From 0933fc848d713303365a8facba35cb532a6ebb47 Mon Sep 17 00:00:00 2001
From: Raphael Michel <mail@raphaelmichel.de>
Date: Fri, 15 Feb 2019 11:45:06 +0100
Subject: [PATCH] Order search: Fight the database optimizer to actually
 optimize the query

---
 src/pretix/control/views/search.py | 42 ++++++++++++++++++++++++++++--
 1 file changed, 40 insertions(+), 2 deletions(-)

diff --git a/src/pretix/control/views/search.py b/src/pretix/control/views/search.py
index f4e647c37..ad47c8657 100644
--- a/src/pretix/control/views/search.py
+++ b/src/pretix/control/views/search.py
@@ -46,7 +46,7 @@ class OrderSearch(PaginationMixin, ListView):
         return ctx
 
     def get_queryset(self):
-        qs = Order.objects.select_related('invoice_address').using(settings.DATABASE_REPLICA)
+        qs = Order.objects.using(settings.DATABASE_REPLICA)
 
         if not self.request.user.has_active_staff_session(self.request.session.session_key):
             qs = qs.filter(
@@ -59,9 +59,47 @@ class OrderSearch(PaginationMixin, ListView):
         if self.filter_form.is_valid():
             qs = self.filter_form.filter_qs(qs)
 
+            if self.filter_form.cleaned_data.get('query'):
+                """
+                We need to work around a bug in PostgreSQL's (and likely MySQL's) query plan optimizer here.
+                The database lacks statistical data to predict how common our search filter is and therefore
+                assumes that it is cheaper to first ORDER *all* orders in the system (since we got an index on
+                datetime), then filter out with a full scan until OFFSET/LIMIT condition is fulfilled. If we
+                look for something rare (such as an email address used once within hundreds of thousands of
+                orders, this ends up to be pathologically slow.
+
+                For some search queries on pretix.eu, we see search times of >30s, just due to the ORDER BY and
+                LIMIT clause. Without them. the query runs in roughly 0.6s.

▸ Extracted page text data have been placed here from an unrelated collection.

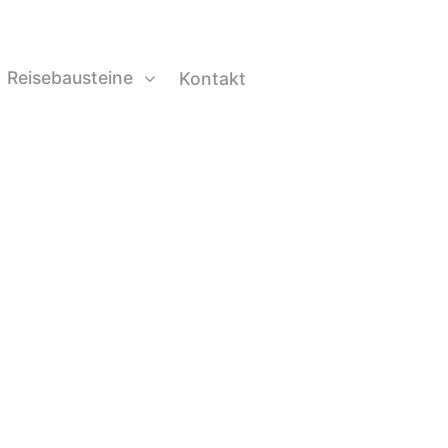
Reisebausteine
Kontakt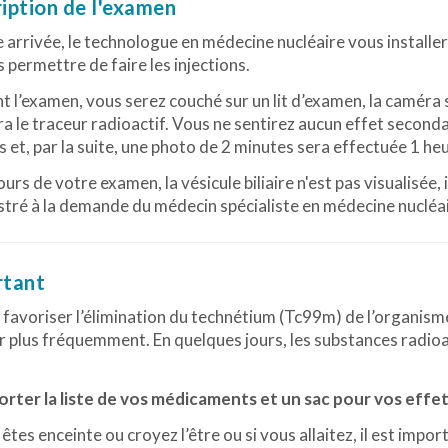
iption de l'examen
 arrivée, le technologue en médecine nucléaire vous installer
 permettre de faire les injections.
 l’examen, vous serez couché sur un lit d’examen, la caméra
ra le traceur radioactif. Vous ne sentirez aucun effet second
 et, par la suite, une photo de 2 minutes sera effectuée 1 heu
cours de votre examen, la vésicule biliaire n'est pas visualisée
tré à la demande du médecin spécialiste en médecine nucléaire
rtant
 favoriser l’élimination du technétium (Tc99m) de l’organisme
r plus fréquemment. En quelques jours, les substances radio
orter la liste de vos médicaments et un sac pour vos effe
 êtes enceinte ou croyez l’être ou si vous allaitez, il est impo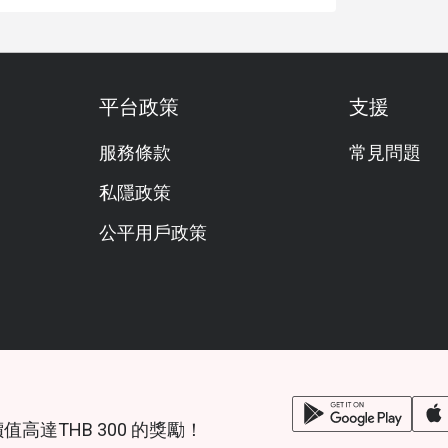
平台政策
支援
服務條款
常見問題
私隱政策
公平用戶政策
鎖價值高達THB 300 的獎勵！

This heuristical approach tries to
+                detect these cases and rewrite the query as a nested subquery that strongly suggests sorting
+                before filtering. However, since even that fails in some cases because PostgreSQL thinks it knows
+                better, we literally force it by evaluating the subquery explicitly. We only do this for n<=200,
+                to avoid memory leaks – and problems with maximum parameter count on SQLite. In cases where the
+                search query yields lots of results, this will actually be slower since it requires two queries,
+                sorry.
+
+                Phew.
+                """
+
+                page = self.kwargs.get(self.page_kwarg) or self.request.GET.get(self.page_kwarg) or 1
+                limit = self.get_paginate_by(None)
+                offset = (page - 1) * limit
+                resultids = list(qs.order_by().values_list('id', flat=True)[:201])
+                if len(resultids) <= 200 and len(resultids) <= offset + limit:
+                    qs = Order.objects.using(settings.DATABASE_REPLICA).filter(
+                        id__in=resultids
+                    )
+
+        """
+        We use prefetch_related here instead of select_related for a reason, even though select_related
+        would be the common choice for a foreign key and doesn't require an additional database query.
+        The problem is, that if our results contain the same event 25 times, select_related will create
+        25 Django  objects which will all try to pull their ownsettings cache to show the event properly,
+        leading to lots of unnecessary queries. Due to the way prefetch_related works differently, it
+        will only create one shared Django object.
+        """
         return qs.only(
             'id', 'invoice_address__name_cached', 'invoice_address__name_parts', 'code', 'event', 'email',
             'datetime', 'total', 'status', 'require_approval'
         ).prefetch_related(
             'event', 'event__organizer'
-        )
+        ).select_related('invoice_address')